My experiences going Rust from C++

I’ve been experimenting with Rust for over 6 months now. Most of that time I spent playing around with a C64 emulator I wrote as a first project and initially I thought about creating a series on that topic. However, since there’s so much reading material on the Internet about it already, I figured maybe it would be a good idea to write an intro for C/C++ programmers on Rust. But then I found this article, so I decided to take a completely different route.

In this post I wanted to outline the problems/quirks I ran into when transitioning from C++ to Rust. This by no means indicates that the language is poorly constructed – it’s just a matter of putting yourself in a completely different mindset, since Rust is really more than it seems at first glance and it has traps of its own if you try to code in it “C-style”. At the time of writing this, the latest stable version of the compiler is 1.7.0, so some things might get outdated with time. If you’ve been programming for a while and are considering trying out Rust, here are some things worth being wary of as you start:

1. Data ownership model

The first thing I had to learn is how variables in Rust are not variables at all but rather bindings to specific data. As such, the language introduces the concept of ownership in a sense that data can be bound to one and only one “variable” at a time. There are good examples in the link above of how that works, so I won’t be going into details here. The reason this caused me so much problem is that referring to other struct members and recurring function calls have to be thought through very carefuly when writing a program in Rust. Gone is the idea of throwing pointers everywhere and reusing it when you see it fit – once data in Rust is borrowed you have to finish doing with it what you want in order to reclaim it somewhere else in the code. It’s an interesting concept, one that surely provides some extra safety measures which other languages lack, nevertheless it takes a while to get accustomed to it.

2. No inheritance

The lack of a basic inheritance model in Rust forced me to duplicate some parts of the code. To give an example, the C64 has two timer chips which are essentialy the same thing – for emulation purposes differing in only one function. A natural instinct here is to create a single struct and just overload that particular function but Rust has no mechanism for it. The closest thing that met my needs was a trait but what I really needed was “a trait with properties”. If your design relies heavily on OOP you should either rethink it or choose a different language.

3. No cyclic references

Having started to code my emulator “C-style”, I decided to go for a clear structure that would define the entire computer:

struct C64
{
   sid_chip: SID,  // audio   
   vic_chip: VIC,  // graphics
   cpu_chip: CPU,  // processor
   cia1_chip: CIA, // timer 1
   (...)
}

Each member variable is a simple struct type. The design was clean and satisfying, so I happily started hacking at the code implementing each chip in turn.

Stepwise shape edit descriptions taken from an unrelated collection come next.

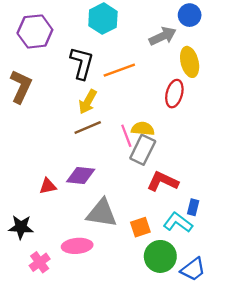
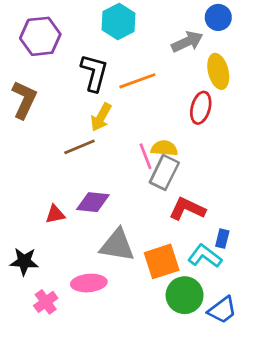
brown line: (88, 128) -> (79, 147), moved
orange square: (140, 227) -> (162, 261), size x1.5

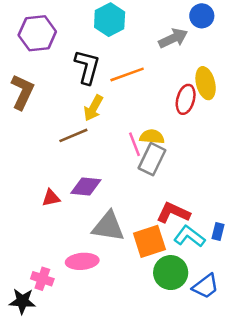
yellow ellipse: (218, 71) -> (206, 83), moved
red L-shape: (187, 209) -> (173, 213), moved
blue rectangle: (222, 239) -> (218, 231), moved
black star: (24, 261) -> (22, 301), moved
pink cross: (46, 302) -> (42, 279), turned -35

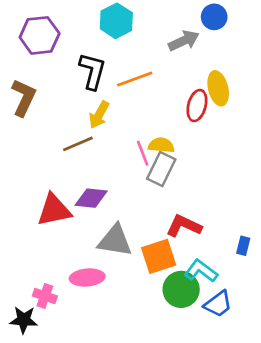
red triangle: (51, 198) -> (54, 210), size x1.8
blue rectangle: (218, 231) -> (243, 246), moved
cyan L-shape: (189, 236) -> (201, 271), moved

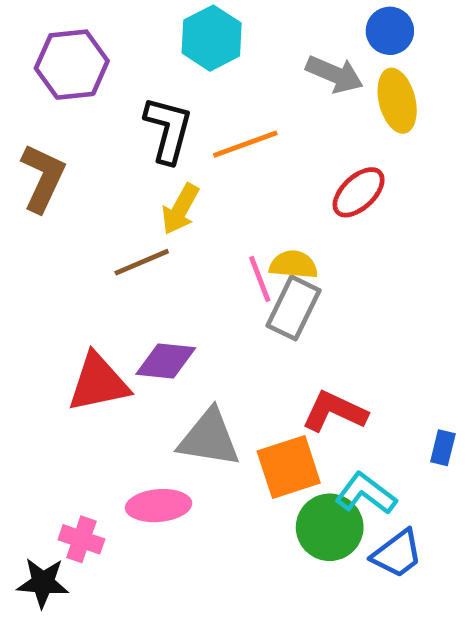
gray arrow: (184, 41) -> (334, 74), turned 48
yellow ellipse: (218, 88) -> (397, 101), moved
red ellipse: (197, 106) -> (359, 192), turned 32

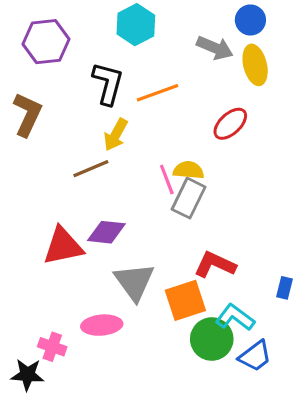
gray triangle: (209, 438) -> (134, 282), turned 45

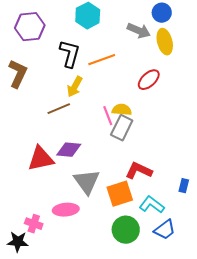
green circle: (212, 339) -> (126, 230), moved

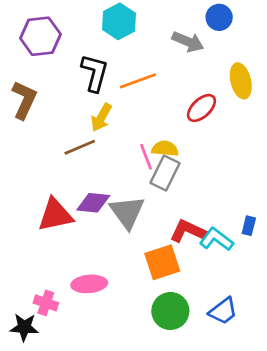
yellow ellipse: (165, 42) -> (241, 81), moved
gray triangle: (87, 182) -> (127, 212), moved
blue rectangle: (184, 186) -> (249, 226), moved
cyan L-shape: (152, 205) -> (216, 239), moved

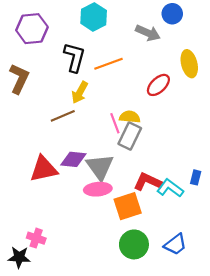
pink ellipse: (89, 284) -> (98, 189), moved

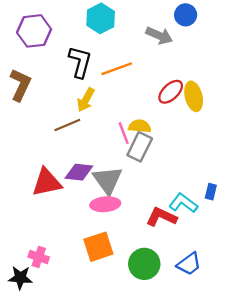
yellow ellipse: (189, 64) -> (194, 96), moved
red L-shape: (148, 182) -> (161, 217), moved
orange square: (128, 206) -> (98, 247), moved

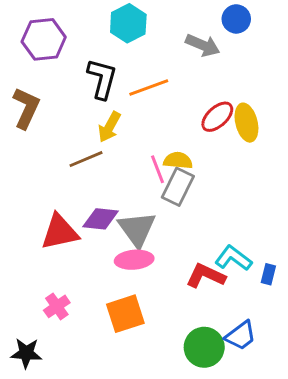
blue rectangle: (211, 192) -> (268, 274), moved
pink cross: (39, 257) -> (57, 306), moved, turned 36
green circle: (144, 264) -> (204, 347), moved

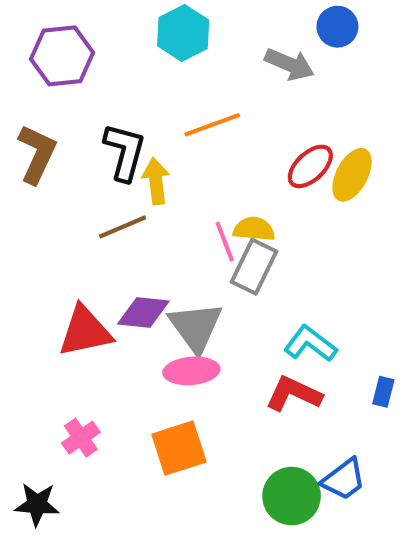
black L-shape: (102, 79) -> (125, 152), moved
yellow ellipse: (246, 123) -> (352, 175), turned 42
yellow arrow: (109, 127) -> (156, 181), turned 144
cyan L-shape: (233, 258) -> (310, 344), moved

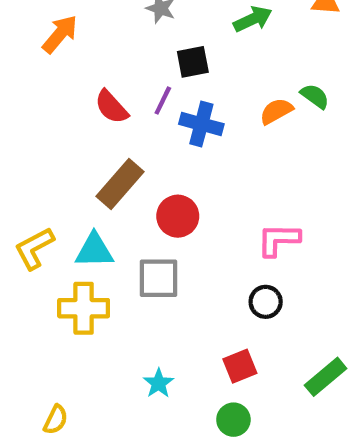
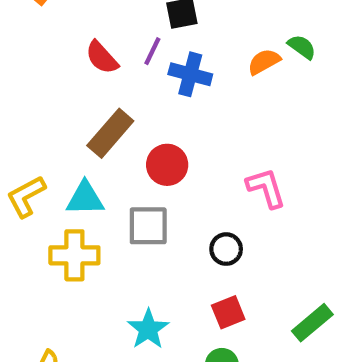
pink L-shape: (278, 240) -> (266, 188), turned 72
black circle: (266, 302) -> (226, 249), moved
cyan star: (159, 383) -> (148, 329), size x1.4

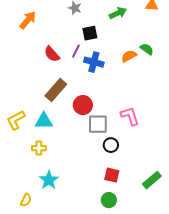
gray square: (148, 226) -> (98, 124), moved
yellow cross: (74, 255) -> (39, 148), size x0.6
red square: (228, 312) -> (112, 175), turned 35
cyan star: (148, 329) -> (49, 180), moved

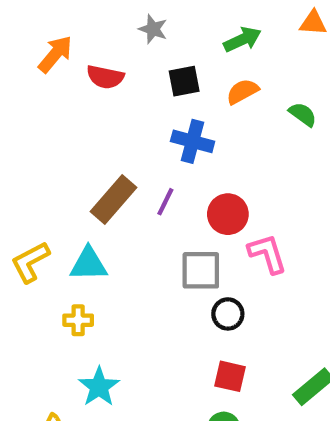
purple line: (76, 51) -> (165, 202), moved
red semicircle: (52, 54) -> (105, 77), moved, turned -36
orange semicircle: (129, 56) -> (242, 91), moved
red circle: (83, 105) -> (228, 214), moved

Halfway in my work I realized I made a terrible mistake.

It turned out that all components of the C64 struct will have to communicate with each other directly in certain situations, so I needed some sort of a “bus” component. I really wanted to avoid creating an artificial structure for that purpose which eventually would introduce annoyances of its own. Global variables spread over all modules was not an option I wanted to use either.

It was a problem I couldn’t initially solve for a couple of reasons: Rust doesn’t provide any mechanism for struct field objects to communicate with the parent and you can’t just pass a reference to parent since that breaks the Rust ownership rules. Eventually I found a solution by embedding each chip structure into an Rc nested RefCell. With this I was able to use cloned instances as separate references which I would then pass during each chip’s construction. In simplest term, this solution provides a behavior similar to smart pointers, so even though a clone of the first instance is being referenced it still deals with the same data as the original copy. Once all instances are destroyed (or dropped using Rust terminology) the memory is freed completely, so it’s safe from memory leaks.

4. No explicit NULL value

Being a language set on safety, Rust disallows creating an object without initializing each of its member variables. This means no NULL pointers which you can set at a later time, so I was stuck with a new problem after introducing RefCells:

struct VIC
{
   cpu_ref: Rc<RefCell<CPU>>,  // reference to the CPU object   
   (...)
}

impl VIC
{
    // construction of VIC
    pub fn new_shared() -> Rc<RefCell<VIC>> {
            Rc::new(RefCell::new(VIC {
                cpu_ref: CPU::new_shared(), // creating a shared instance of CPU - because we have to
                (...)
                }))
    }
}


struct CPU
{
   vic_ref: Rc<RefCell<VIC>>,  // reference to the VIC chip object   
   (...)
}

impl CPU
{
    // construction of CPU
    pub fn new_shared() -> Rc<RefCell<CPU>> {
            Rc::new(RefCell::new(CPU {
                vic_ref: VIC::new_shared(),  // this causes a problem!
                (...)
                }))
    }
}

What’s happening above is once the CPU is constructed it will force the creation of VIC which will in turn create another CPU and so on, resulting in infinite recurrence. This is where std::option comes into play, being the closest thing to a NULL value in Rust:

struct VIC
{
   cpu_ref: Option(Rc<RefCell<CPU>>),  // now it's optional
   (...)
}

impl VIC
{
    // construction of VIC
    pub fn new_shared() -> Rc<RefCell<VIC>> {
            Rc::new(RefCell::new(VIC {
                cpu_ref: None,  // no infinite recurrence - will set the reference later on
                (...)
                }))
    }
}

My only gripe with this approach was that I had to specifically create a set_references() function for each type and since each struct had different references it couldn’t be neatly solved with a more generic trait.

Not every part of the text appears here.